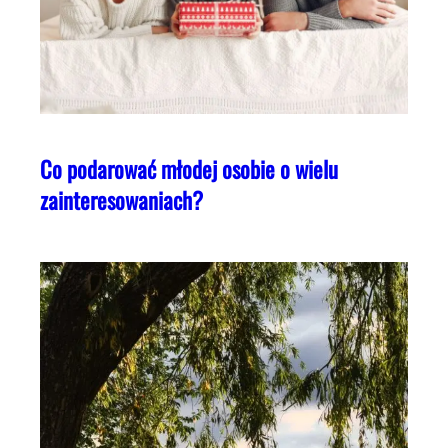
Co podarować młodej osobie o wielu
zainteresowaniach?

--

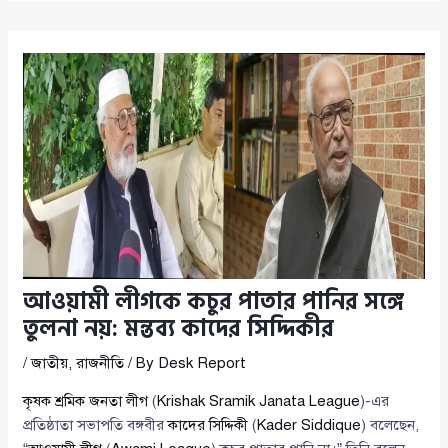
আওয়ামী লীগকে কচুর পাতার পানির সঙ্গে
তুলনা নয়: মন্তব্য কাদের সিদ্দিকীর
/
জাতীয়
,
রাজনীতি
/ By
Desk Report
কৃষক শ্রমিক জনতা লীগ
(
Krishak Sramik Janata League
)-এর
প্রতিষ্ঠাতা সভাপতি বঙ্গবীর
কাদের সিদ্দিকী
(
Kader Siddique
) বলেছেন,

• PROBLEM
Among the entries above, the lines between the ones containing "Co podarować młodej osobie o wielu" and "zainteresowaniach?", inclusive, are to be transcribed exactly. No other line is to be given.

• REPLY TO THE TASK
Co podarować młodej osobie o wielu
zainteresowaniach?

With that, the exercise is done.